TASK BRIEF —
State how many lines of the records contain the string "required". Give the number alone.

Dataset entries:

****************************************

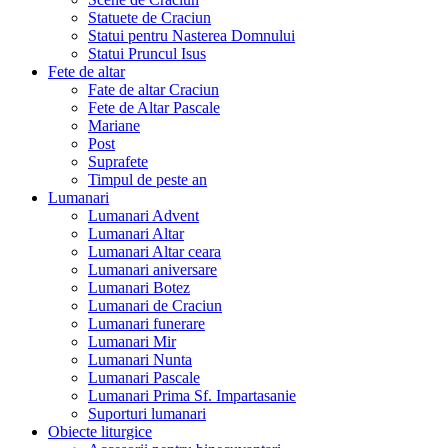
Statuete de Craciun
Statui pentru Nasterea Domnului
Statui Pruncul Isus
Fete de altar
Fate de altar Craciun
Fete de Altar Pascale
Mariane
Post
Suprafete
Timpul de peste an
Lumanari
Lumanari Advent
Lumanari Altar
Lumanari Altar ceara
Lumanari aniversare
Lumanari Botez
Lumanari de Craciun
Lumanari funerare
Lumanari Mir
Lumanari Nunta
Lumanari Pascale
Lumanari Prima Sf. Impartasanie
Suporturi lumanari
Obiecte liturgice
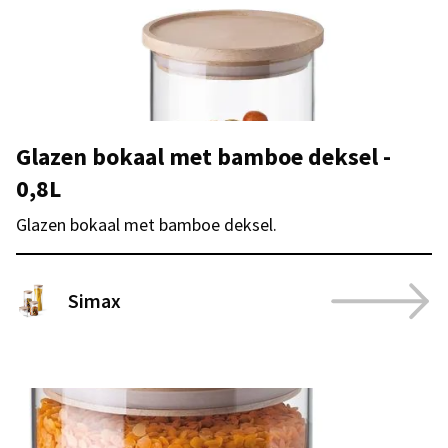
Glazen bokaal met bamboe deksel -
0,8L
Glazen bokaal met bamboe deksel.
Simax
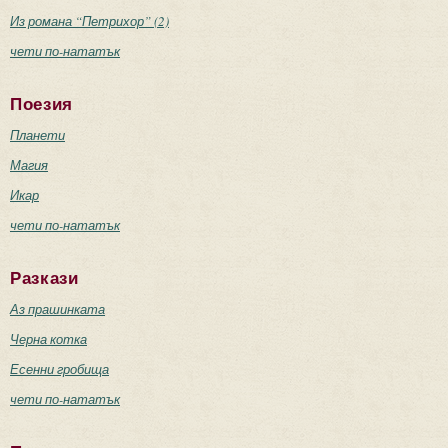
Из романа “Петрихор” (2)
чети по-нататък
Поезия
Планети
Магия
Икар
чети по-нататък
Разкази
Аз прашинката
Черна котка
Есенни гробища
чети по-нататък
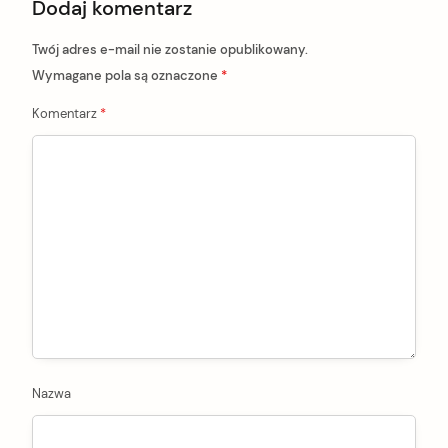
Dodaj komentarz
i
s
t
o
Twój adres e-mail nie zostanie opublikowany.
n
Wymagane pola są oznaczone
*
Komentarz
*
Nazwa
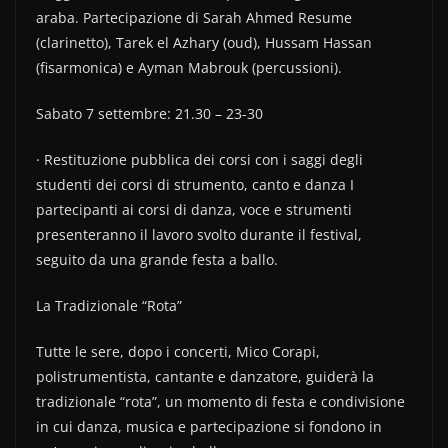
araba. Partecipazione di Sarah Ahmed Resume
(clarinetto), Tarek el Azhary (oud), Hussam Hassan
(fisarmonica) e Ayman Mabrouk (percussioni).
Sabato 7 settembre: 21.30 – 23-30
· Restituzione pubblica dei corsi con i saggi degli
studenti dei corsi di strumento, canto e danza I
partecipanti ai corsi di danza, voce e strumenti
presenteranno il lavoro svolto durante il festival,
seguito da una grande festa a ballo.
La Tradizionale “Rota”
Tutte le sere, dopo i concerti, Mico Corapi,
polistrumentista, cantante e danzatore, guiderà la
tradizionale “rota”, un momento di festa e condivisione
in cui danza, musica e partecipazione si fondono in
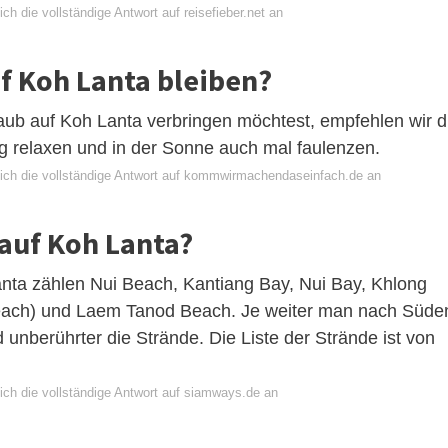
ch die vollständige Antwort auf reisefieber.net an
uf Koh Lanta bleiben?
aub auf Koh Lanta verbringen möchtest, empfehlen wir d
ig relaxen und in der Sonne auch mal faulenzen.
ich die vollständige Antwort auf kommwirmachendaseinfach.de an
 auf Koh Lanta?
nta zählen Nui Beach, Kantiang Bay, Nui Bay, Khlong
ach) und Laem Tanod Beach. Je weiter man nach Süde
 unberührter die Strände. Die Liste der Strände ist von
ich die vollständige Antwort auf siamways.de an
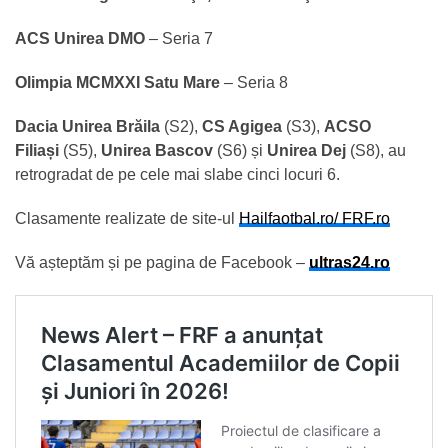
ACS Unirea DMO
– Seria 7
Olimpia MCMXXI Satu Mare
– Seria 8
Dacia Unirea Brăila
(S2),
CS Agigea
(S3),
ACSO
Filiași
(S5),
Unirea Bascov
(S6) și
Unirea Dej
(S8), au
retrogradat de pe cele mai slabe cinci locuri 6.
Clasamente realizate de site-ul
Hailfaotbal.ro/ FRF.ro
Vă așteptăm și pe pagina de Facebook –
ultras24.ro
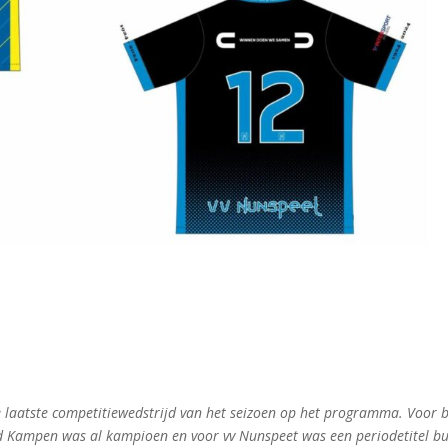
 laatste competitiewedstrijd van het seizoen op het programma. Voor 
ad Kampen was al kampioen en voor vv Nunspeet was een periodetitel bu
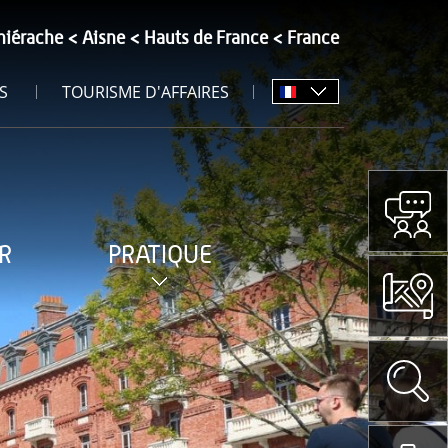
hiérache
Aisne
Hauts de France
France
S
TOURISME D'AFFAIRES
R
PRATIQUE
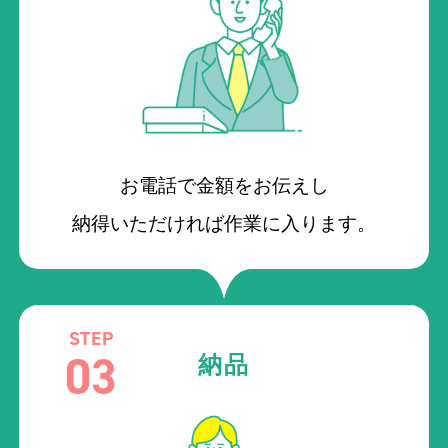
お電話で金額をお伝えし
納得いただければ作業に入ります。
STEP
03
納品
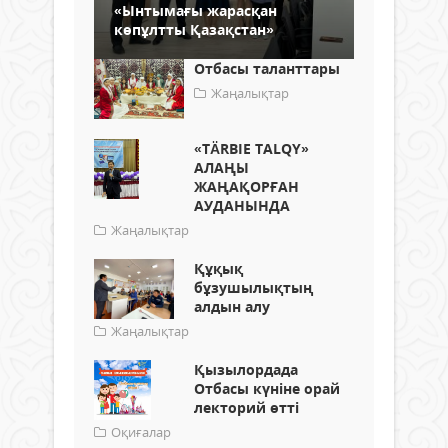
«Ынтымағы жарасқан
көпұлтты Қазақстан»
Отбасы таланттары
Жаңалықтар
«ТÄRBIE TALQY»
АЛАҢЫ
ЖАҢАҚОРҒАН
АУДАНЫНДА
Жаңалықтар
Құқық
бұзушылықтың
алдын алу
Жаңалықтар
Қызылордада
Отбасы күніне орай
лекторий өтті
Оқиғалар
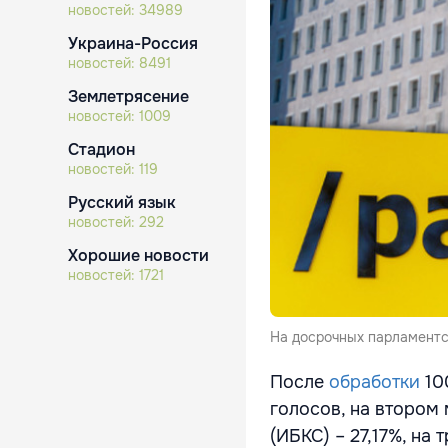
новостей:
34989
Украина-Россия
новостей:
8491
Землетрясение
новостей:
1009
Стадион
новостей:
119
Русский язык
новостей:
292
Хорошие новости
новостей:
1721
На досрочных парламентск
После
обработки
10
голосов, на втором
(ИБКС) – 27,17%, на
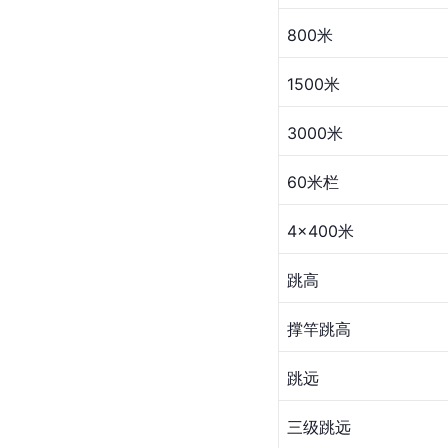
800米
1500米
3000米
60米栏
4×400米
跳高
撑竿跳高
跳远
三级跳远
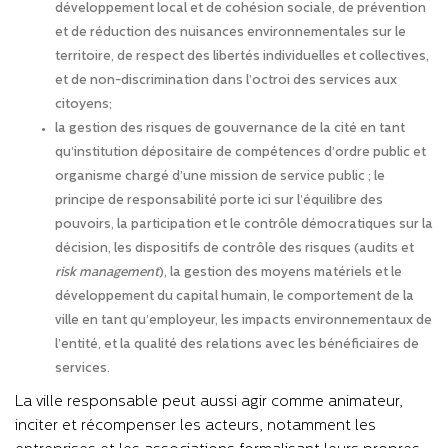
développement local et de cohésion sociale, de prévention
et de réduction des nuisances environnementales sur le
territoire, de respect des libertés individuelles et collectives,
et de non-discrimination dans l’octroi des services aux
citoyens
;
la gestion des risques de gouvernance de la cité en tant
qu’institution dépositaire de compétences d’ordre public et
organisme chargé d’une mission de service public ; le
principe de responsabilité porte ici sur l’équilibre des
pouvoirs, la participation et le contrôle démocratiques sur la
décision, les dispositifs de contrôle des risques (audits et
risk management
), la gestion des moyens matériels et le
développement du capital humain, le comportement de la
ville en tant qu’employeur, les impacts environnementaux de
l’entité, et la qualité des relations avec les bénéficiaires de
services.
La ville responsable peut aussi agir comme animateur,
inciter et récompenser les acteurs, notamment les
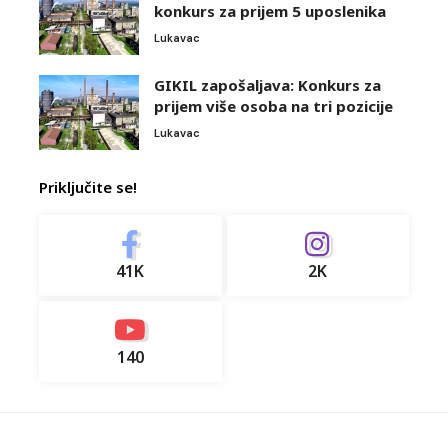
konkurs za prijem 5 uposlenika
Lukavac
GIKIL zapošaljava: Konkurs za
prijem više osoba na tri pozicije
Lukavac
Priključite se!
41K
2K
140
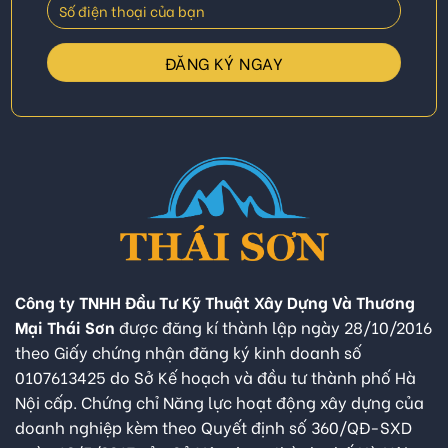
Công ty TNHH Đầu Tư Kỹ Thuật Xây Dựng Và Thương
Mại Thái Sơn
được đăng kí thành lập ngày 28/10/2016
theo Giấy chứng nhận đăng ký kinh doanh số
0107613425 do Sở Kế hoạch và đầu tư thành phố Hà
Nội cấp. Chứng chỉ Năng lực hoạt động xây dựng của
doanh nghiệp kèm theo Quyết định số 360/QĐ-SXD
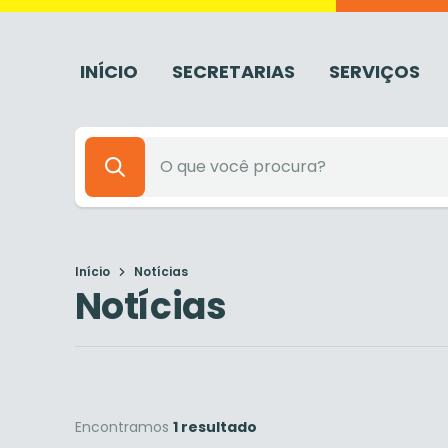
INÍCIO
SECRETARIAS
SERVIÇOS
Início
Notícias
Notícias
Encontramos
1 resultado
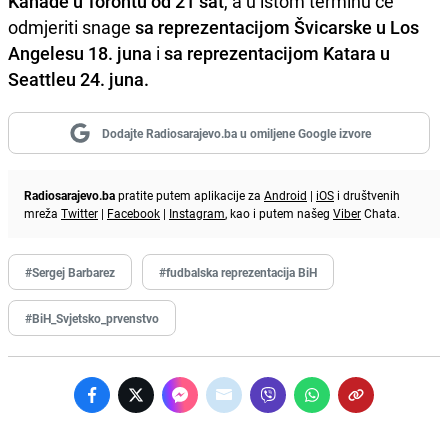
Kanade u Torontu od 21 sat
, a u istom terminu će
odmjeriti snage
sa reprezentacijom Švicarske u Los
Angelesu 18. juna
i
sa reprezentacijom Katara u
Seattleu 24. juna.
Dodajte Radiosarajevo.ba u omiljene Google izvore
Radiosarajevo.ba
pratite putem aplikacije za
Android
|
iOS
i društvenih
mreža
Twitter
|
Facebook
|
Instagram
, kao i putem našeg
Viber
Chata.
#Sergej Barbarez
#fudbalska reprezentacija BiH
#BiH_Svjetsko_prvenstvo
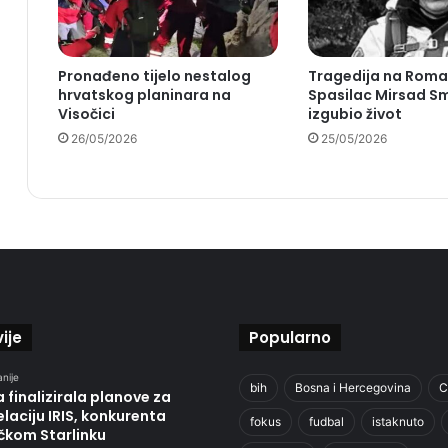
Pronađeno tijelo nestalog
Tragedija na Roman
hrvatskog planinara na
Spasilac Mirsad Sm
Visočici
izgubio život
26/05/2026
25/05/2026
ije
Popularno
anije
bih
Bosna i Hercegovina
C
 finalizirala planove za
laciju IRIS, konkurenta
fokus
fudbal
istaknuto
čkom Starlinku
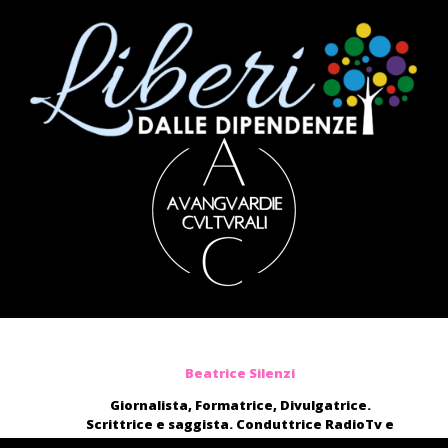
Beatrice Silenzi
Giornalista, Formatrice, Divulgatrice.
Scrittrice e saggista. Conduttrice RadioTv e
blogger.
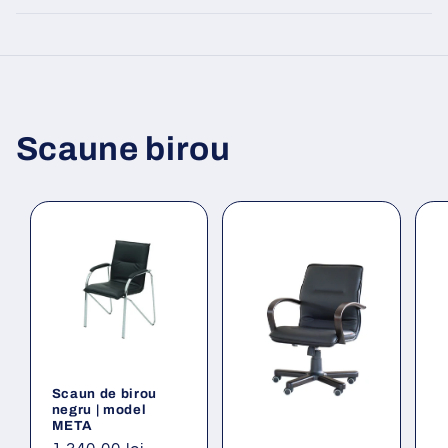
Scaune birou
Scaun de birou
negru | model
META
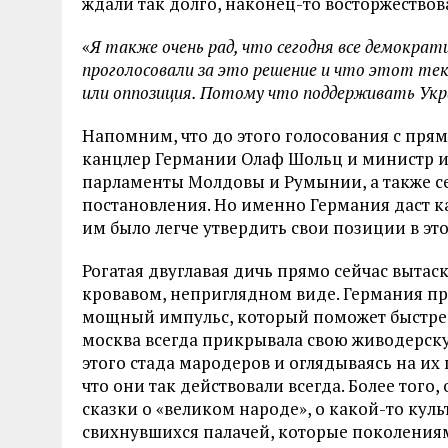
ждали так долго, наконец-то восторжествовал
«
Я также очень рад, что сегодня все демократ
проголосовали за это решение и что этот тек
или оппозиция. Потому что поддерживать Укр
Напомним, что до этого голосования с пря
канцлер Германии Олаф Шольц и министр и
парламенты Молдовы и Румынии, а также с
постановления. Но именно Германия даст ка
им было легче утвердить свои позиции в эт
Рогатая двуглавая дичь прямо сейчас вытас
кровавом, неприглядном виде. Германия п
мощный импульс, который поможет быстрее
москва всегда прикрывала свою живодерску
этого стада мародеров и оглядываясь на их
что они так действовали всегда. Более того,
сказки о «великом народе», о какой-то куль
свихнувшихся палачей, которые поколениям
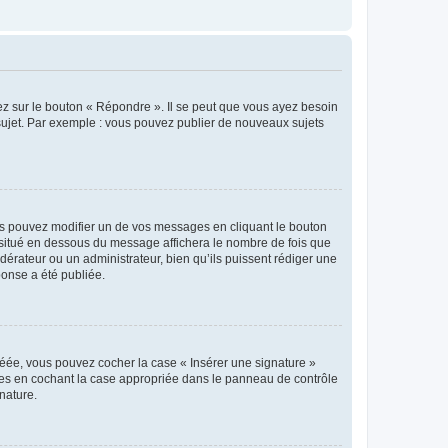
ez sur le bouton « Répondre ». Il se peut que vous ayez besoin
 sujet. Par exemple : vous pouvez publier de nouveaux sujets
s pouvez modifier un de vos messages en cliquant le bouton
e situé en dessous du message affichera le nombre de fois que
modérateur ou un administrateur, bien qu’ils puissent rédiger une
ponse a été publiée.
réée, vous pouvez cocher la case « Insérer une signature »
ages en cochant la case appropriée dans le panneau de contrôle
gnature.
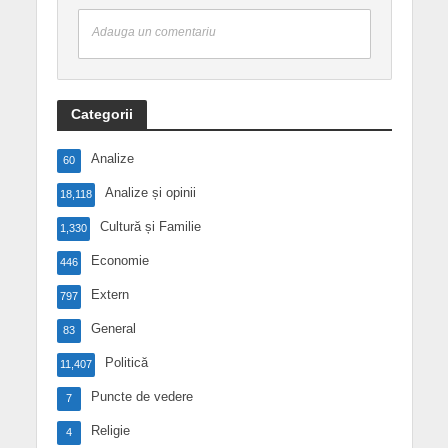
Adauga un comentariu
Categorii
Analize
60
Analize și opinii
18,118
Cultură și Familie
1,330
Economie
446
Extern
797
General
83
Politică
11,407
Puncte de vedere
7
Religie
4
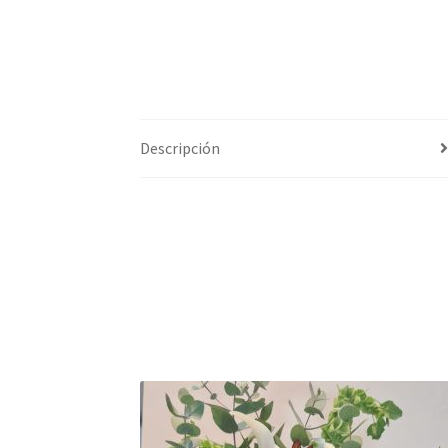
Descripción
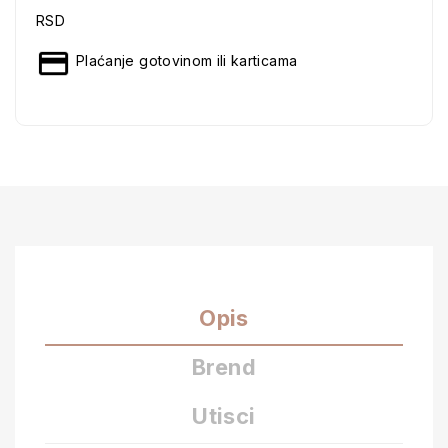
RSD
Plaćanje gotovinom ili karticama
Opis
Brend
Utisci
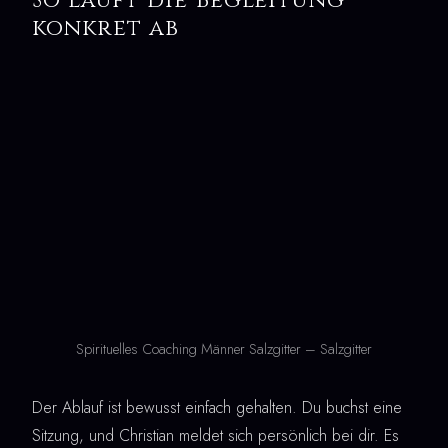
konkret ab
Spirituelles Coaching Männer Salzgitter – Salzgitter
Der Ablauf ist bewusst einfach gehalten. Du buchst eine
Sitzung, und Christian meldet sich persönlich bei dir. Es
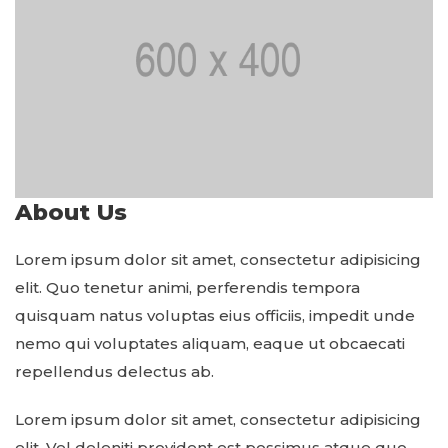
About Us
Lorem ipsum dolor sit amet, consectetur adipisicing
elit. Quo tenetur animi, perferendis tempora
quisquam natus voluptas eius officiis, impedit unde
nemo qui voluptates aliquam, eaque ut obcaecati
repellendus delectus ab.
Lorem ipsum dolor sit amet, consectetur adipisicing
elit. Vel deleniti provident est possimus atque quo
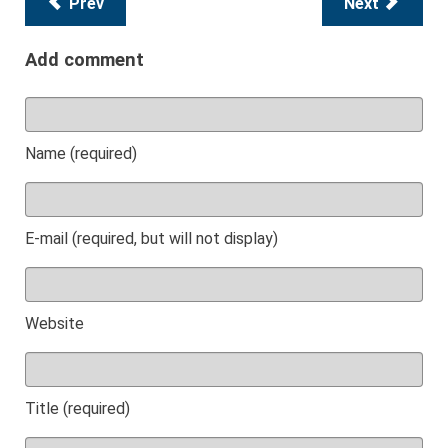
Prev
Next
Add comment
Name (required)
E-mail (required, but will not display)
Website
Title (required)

****************************************

SOLUTION TO THIS TASK —
3